By M. Scott Morris
TUPELO – Veteran anchorman Terry Smith’s face won’t be as easy to spot after this month, but he hopes his voice will spread far and wide.
After more than 30 years at WTVA, Smith, 57, decided it was time for a new chapter. He already has a business set up, Voice 56 Studio, at 306 N. Spring St.
“I’m going to do voice-over things,” he said. “I’ll be working with clients, doing some commercial work, some industrial work.”
He’ll also be a consultant to help people become better public speakers.
“Communication is a gift, a gift from God,” Smith said. “I feel like businesses could benefit tremendously if people communicated better to customers.”
The career change isn’t a sudden decision, and several factors are at play.
“This is one of the great companies in the business,” he said of WTVA. “I have talked with a lot of people in this business over the years, so I know this is a first-class place.”
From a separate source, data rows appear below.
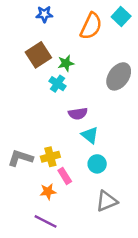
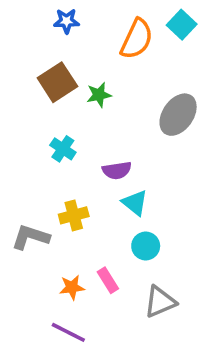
cyan cross: (58, 84) -> (63, 149), moved
yellow cross: (50, 157) -> (74, 215), moved
pink rectangle: (65, 176) -> (108, 280), moved

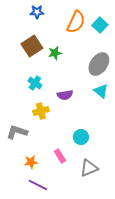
cyan square: (182, 25) -> (100, 25), moved
cyan triangle: (135, 203) -> (101, 91), moved
yellow cross: (74, 215) -> (41, 111), moved
orange star: (72, 287) -> (31, 162), moved

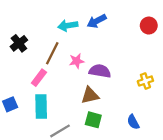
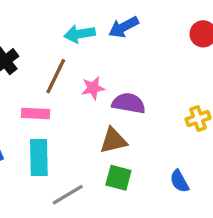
pink rectangle: (39, 78) -> (35, 113), turned 56

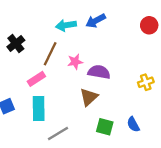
pink rectangle: (35, 113) -> (36, 79), turned -36
brown triangle: (113, 141) -> (89, 97), turned -30
green square: (118, 178) -> (105, 127), moved

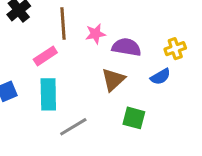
brown line: (50, 54) -> (63, 24), turned -30
yellow cross: (146, 82) -> (175, 49), moved
blue semicircle: (133, 124) -> (160, 77), moved, turned -91

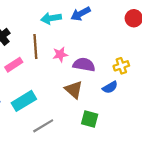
pink rectangle: (45, 56) -> (14, 65), moved
brown triangle: (113, 80) -> (74, 90), turned -36
cyan rectangle: (48, 94) -> (24, 101), turned 60

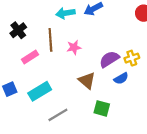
purple semicircle: (84, 65) -> (109, 59), moved, turned -42

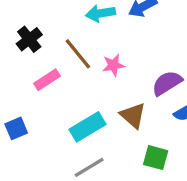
brown line: (50, 40) -> (78, 54), turned -35
cyan rectangle: (40, 91) -> (88, 127), moved

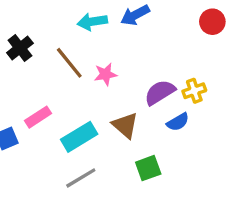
pink rectangle: (47, 80) -> (38, 117), moved
green square: (156, 158) -> (148, 168), turned -35

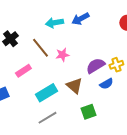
pink rectangle: (38, 117) -> (23, 71), moved

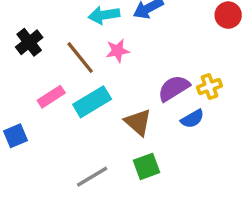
pink star: (62, 55) -> (118, 51), moved
cyan rectangle: (46, 93) -> (92, 102), moved
green square: (88, 112) -> (146, 166), moved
But news gathering is demanding, especially in the era of never-ending news cycles.
“It’s 24 hours a day. If you let it, it can eat you alive, because it is just so consuming,” Smith said. “You have all the constant deadlines. When it never ends, you just keep going. Over time, if you’re not careful, it can get the better of you. I think it’s time for me to do something different.”
Personal reasons affected his decision, too. He lost his father five years ago. His mother died in February, followed a month later by his brother.
In addition to his grief, there’s been time to think about his new direction.
“My dad had a beautiful voice,” he said, “and my brother did, as well.”
Smith began developing his ease behind a microphone as a child in Chattanooga, Tenn.
“When I was – I’m guessing – 11 or 12, I would go to my grandparents’ house,” he said, while sitting on the couch at the WTVA studio. “They lived around the corner from us. They had a wooden spoon with a string on it. That was my microphone. My grandmother would sit in that chair and listen as long as I would talk. I just think I enjoyed that, probably because she sat and listened.”
After he got a degree in mass communication from Middle Tennessee State University, he was hired at WTVC in Chattanooga.
Five years later, he moved to WTVA, where he became a regular visitor to Northeast Mississippi living rooms.
“People are willing to let you come into their homes and be a part of their families,” he said. “When they say, ‘Hey, I watched you on TV,’ that’s an honor. They didn’t have to watch the news. They could’ve watched 200 other channels. It’s an honor. It truly is.”
After Aug. 30, it will be someone else’s honor, as Smith follows his new path.
“I may fall on my face,” he said. “That’s OK. You move on. You pick yourself up and move on.”